Der eine oder andere mag sich fragen, ob man so etwas denn nun wirklich lesen muss und
warum dafür so viel Raum in der JAMA vergeben wird. Wenn man als Horizont das Krankenbett
akzeptiert, dann reicht es durchaus, das Abstract (s.o.) zu lesen und die Bestätigung
mitzunehmen, dass die längst üblichen Standards jetzt auch bewiesen für die
Überlebenschance und nicht nur evident für die Lungenfunktion richtig sind.
Tatsächlich hilft diese Metaanalyse im Tagwerk nicht weiter außer beruhigend zu vermitteln,
dass ein PEEP von 15 noch längst nicht Schuld sein muss an einem Pneu und auch nicht an
einer kritischen Abnahme der Pumpfunktion des Herzens.
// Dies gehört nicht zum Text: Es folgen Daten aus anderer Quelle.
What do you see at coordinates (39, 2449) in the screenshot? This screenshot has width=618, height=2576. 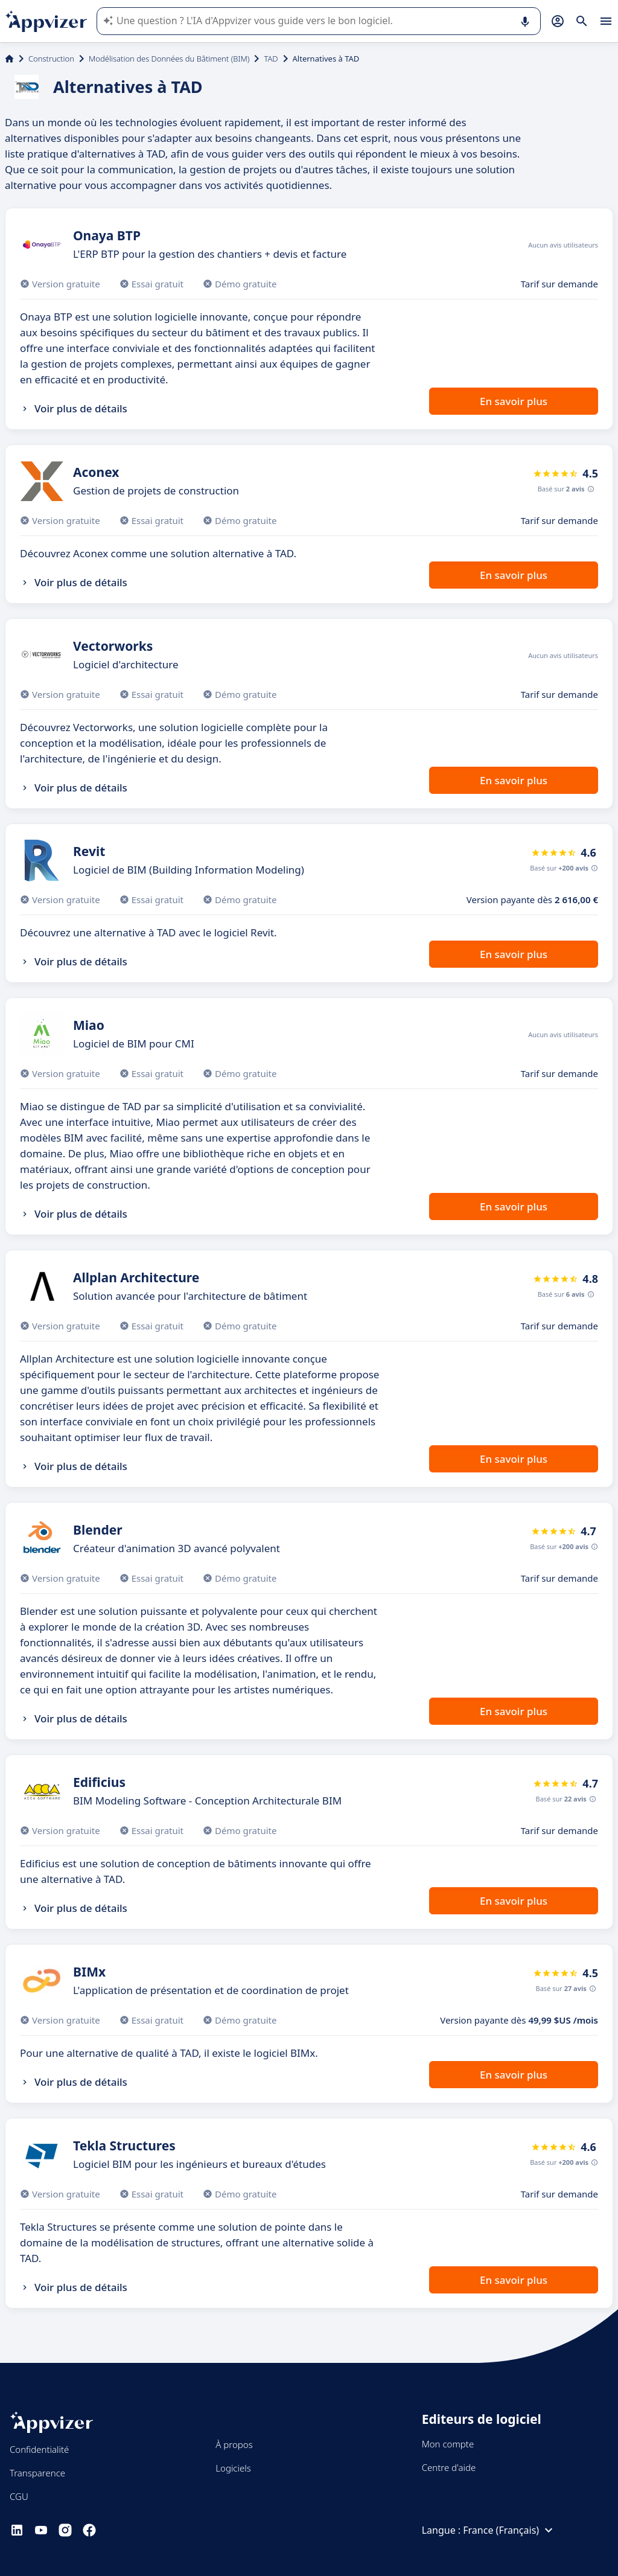 I see `Confidentialité` at bounding box center [39, 2449].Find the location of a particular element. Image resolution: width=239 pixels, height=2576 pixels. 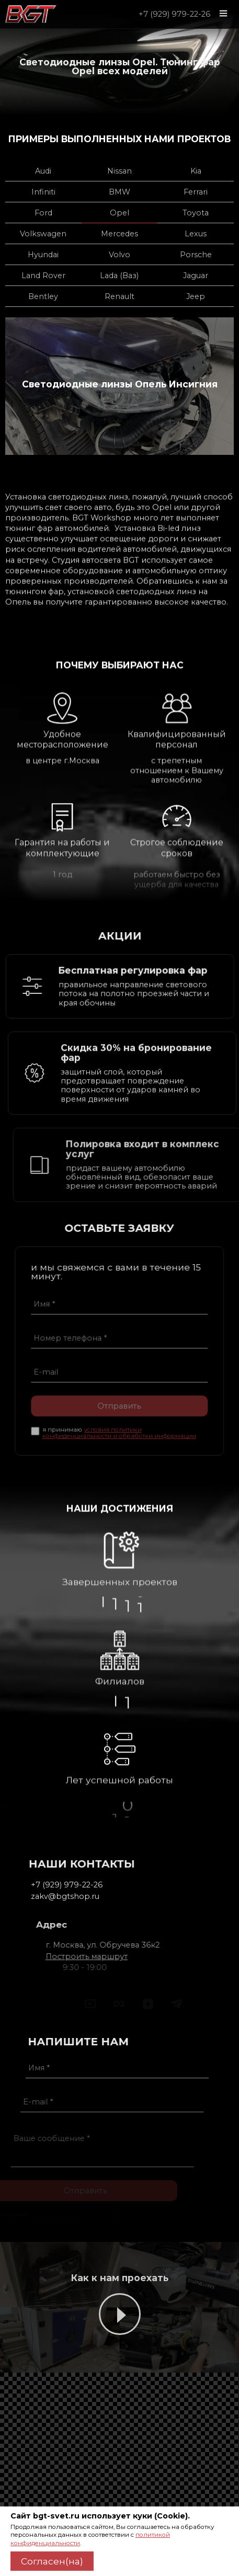

Ford is located at coordinates (43, 212).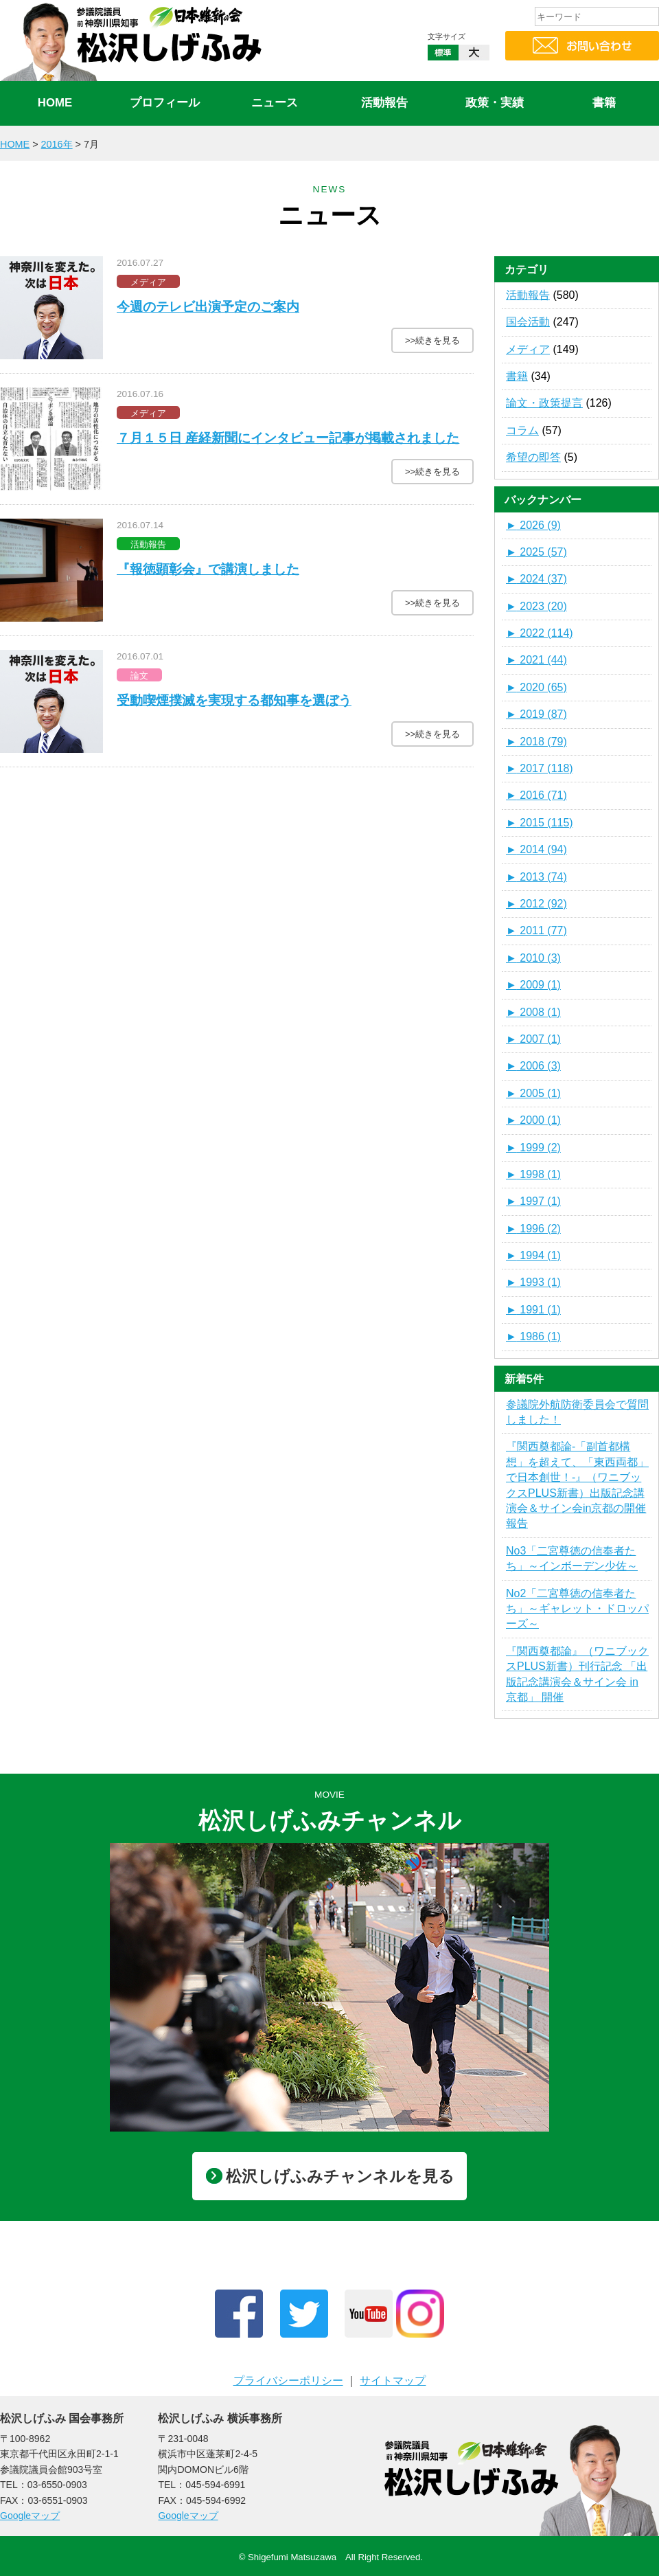 This screenshot has width=659, height=2576. What do you see at coordinates (536, 714) in the screenshot?
I see `2019 (87)` at bounding box center [536, 714].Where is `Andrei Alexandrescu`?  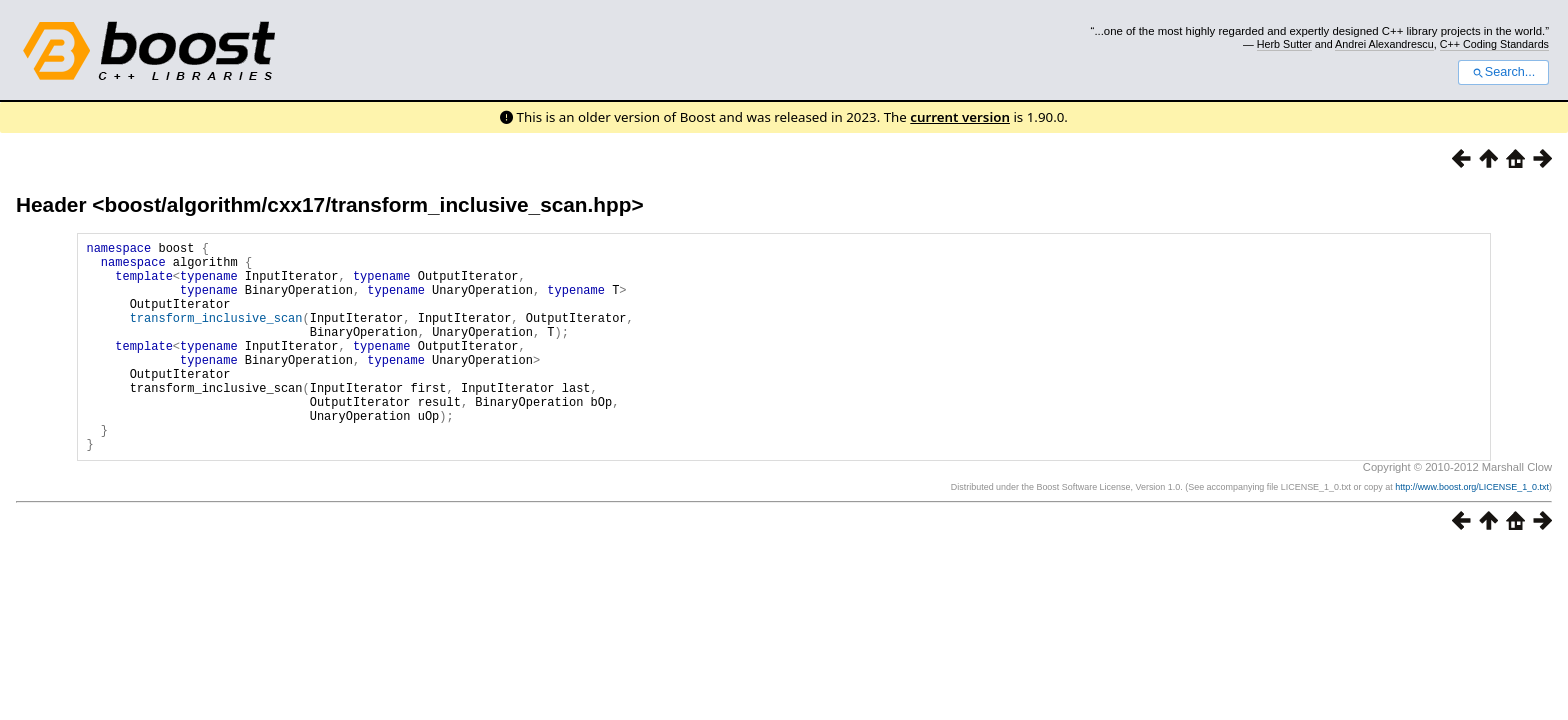 Andrei Alexandrescu is located at coordinates (1384, 44).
Man kann auch die indirekt
vermittelte Botschaft mitnehmen, dass man bei einem ALI durch sinnblindes Herumschrauben
am PEEP außer möglicher Inkaufnahme einer Hypotension und dem dann allfälligen prärenalen
Nierenversagen wohl nichts gewinnt.
So richtig interessiert wäre man lebenspraktisch an der Klärung der Frage, wie man denn nun
den PEEP messen soll – da gibt es inzwischen 4-6 alternative Methoden –, und ob man besser
dem best-PEEP- oder dem optimum-PEEP-Konzept bei der Anpassung an die Oxigenierung
von so kritischen Patienten folgen sollte. Ausgerechnet diese Information geben die drei
analysierten Studien aber nicht her, weil die Erfassung nicht vorgegeben war. Wenn das Thema
der PEEP-Messung sich eines Tages als relevant herausstellen sollte, so wie manche
vermuten, dann steht die vorgelegte Metaanalyse auf wackligen Füßen.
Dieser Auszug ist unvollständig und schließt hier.